Geometry Problem. Post your solution in the comment box below.
Level: Mathematics Education, High School, Honors Geometry, College.

Click the diagram below to enlarge it. #### 5 comments:

1. Observe that ΔABC is a 30°-60°-90° triangle, and so are ΔAHB, ΔHBD, ΔHMD.
Also observe that HBDM is a kite.

Let BN⊥AC at N which is the mid-point of GE.
Let EP⊥BC at P which is the mid-point of DF.

Let AG=a.
Then
AB = AH + HB = 2 AG + GH = (2+√3)a
BC = 2 ED + DM = 3 AG + 2 GH = (3+2√3)a
AE = AG + GH = (1+√3)a

Hence, AE = BC − AB

2. Join the collinear points H, O, D.
The three 60-30-90 Right Triangles AHG, HDB, HDM are congruent to one another.
Let each side of the equilateral triangle be "a" and each side of the square be "b".
So BD = DM = a - b. Also HB = HM = b, AH = 2AG = 2BD = 2DM = 2a - 2b.
Follows AB = AH + HB = (2a - 2b) + b = 2a - b, AE = AG + GE = (a - b) + b = a
while BC - AB = (BD + DC) - AB = [(a - b) + 2a] - [2a - b] = a.
Hence AE = BC – AB.
(Incidentally AB = BF and AE = FC)

1. Also: angle CAF = 15 degree

3. Let BA meet FE in N. Let the side of the square be a and let AG = b. Easily Tr. EFC is isoceles with FC = a+b.

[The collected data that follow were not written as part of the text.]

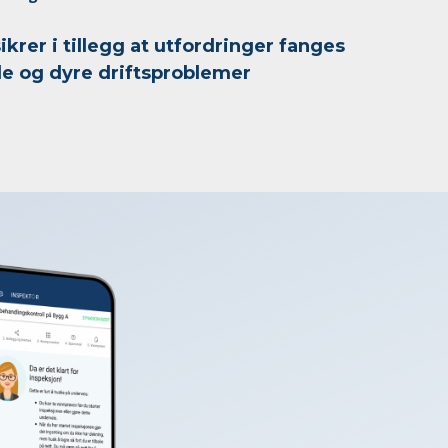
ikrer i tillegg at utfordringer fanges
de og dyre driftsproblemer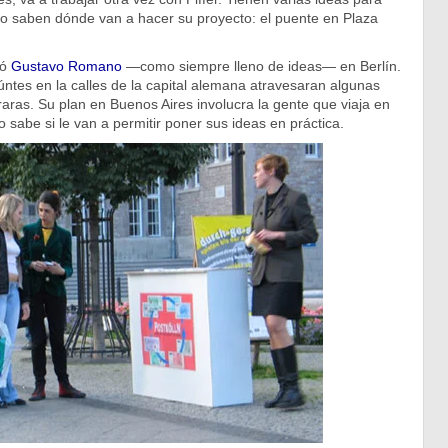
ólo saben dónde van a hacer su proyecto: el puente en Plaza
só
Gustavo Romano
—como siempre lleno de ideas— en Berlín.
úntes en la calles de la capital alemana atravesaran algunas
aras. Su plan en Buenos Aires involucra la gente que viaja en
 sabe si le van a permitir poner sus ideas en práctica.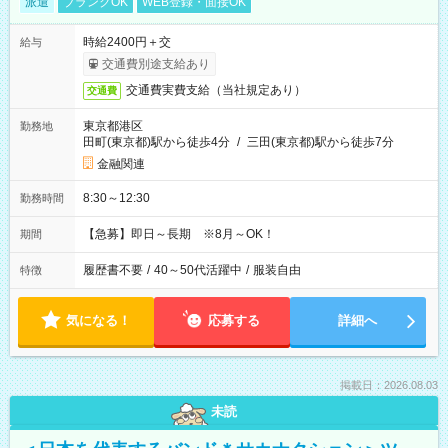
派遣
ブランクOK
WEB登録・面接OK
時給2400円＋交
給与
交通費別途支給あり
交通費実費支給（当社規定あり）
交通費
東京都港区
勤務地
田町(東京都)駅から徒歩4分
/
三田(東京都)駅から徒歩7分
金融関連
8:30～12:30
勤務時間
【急募】即日～長期 ※8月～OK！
期間
履歴書不要
/
40～50代活躍中
/
服装自由
特徴
気になる！
応募する
詳細へ
掲載日：2026.08.03
未読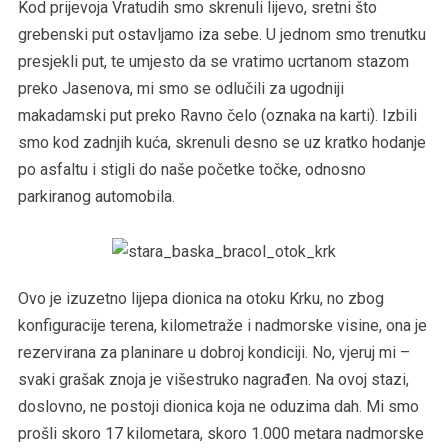
Kod prijevoja Vratudih smo skrenuli lijevo, sretni što
grebenski put ostavljamo iza sebe. U jednom smo trenutku
presjekli put, te umjesto da se vratimo ucrtanom stazom
preko Jasenova, mi smo se odlučili za ugodniji
makadamski put preko Ravno čelo (oznaka na karti). Izbili
smo kod zadnjih kuća, skrenuli desno se uz kratko hodanje
po asfaltu i stigli do naše početke točke, odnosno
parkiranog automobila.
Ovo je izuzetno lijepa dionica na otoku Krku, no zbog
konfiguracije terena, kilometraže i nadmorske visine, ona je
rezervirana za planinare u dobroj kondiciji. No, vjeruj mi –
svaki grašak znoja je višestruko nagrađen. Na ovoj stazi,
doslovno, ne postoji dionica koja ne oduzima dah. Mi smo
prošli skoro 17 kilometara, skoro 1.000 metara nadmorske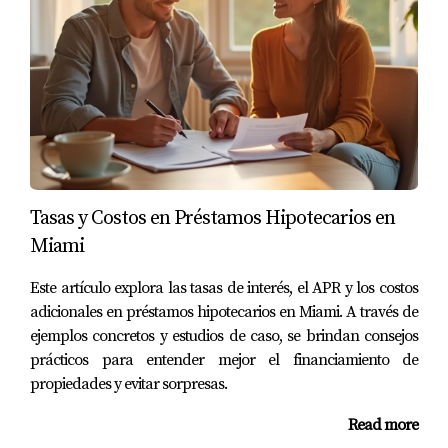
(786) 443-5501
. Estoy listo para ayudarte en cada paso del
proceso.
Tasas y Costos en Préstamos Hipotecarios en
Miami
Este artículo explora las tasas de interés, el APR y los costos
adicionales en préstamos hipotecarios en Miami. A través de
ejemplos concretos y estudios de caso, se brindan consejos
prácticos para entender mejor el financiamiento de
propiedades y evitar sorpresas.
Read more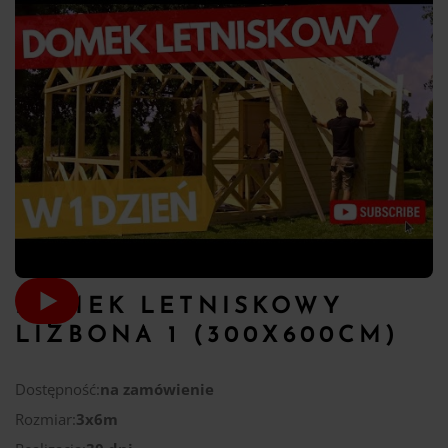
DOMEK LETNISKOWY
LIZBONA 1 (300X600CM)
Dostępność:
na zamówienie
Rozmiar:
3x6m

Now H, O, D are collinear and by congruent Tr.s easily we can prove that HB = a and BD = b. So BC = 2a+3b.

Now since < BNF = 30, Tr. AEN is isoceles and AN = a+b, AH = 2b and HB = a. So BN = 2a+3b = BC.

So AN + AB = BC hence BC - AB = AN = AE.

(Note that a = sqrt3 X b which I have avoided using to maintain clarity)

Sumith Peiris
Moratuwa
Sri Lanka

4. https://1drv.ms/u/s!AuFUZHYD5UUnzWied8htEcHx2GL8
Solved by Fernando Rogério Gonçalves!
Brazil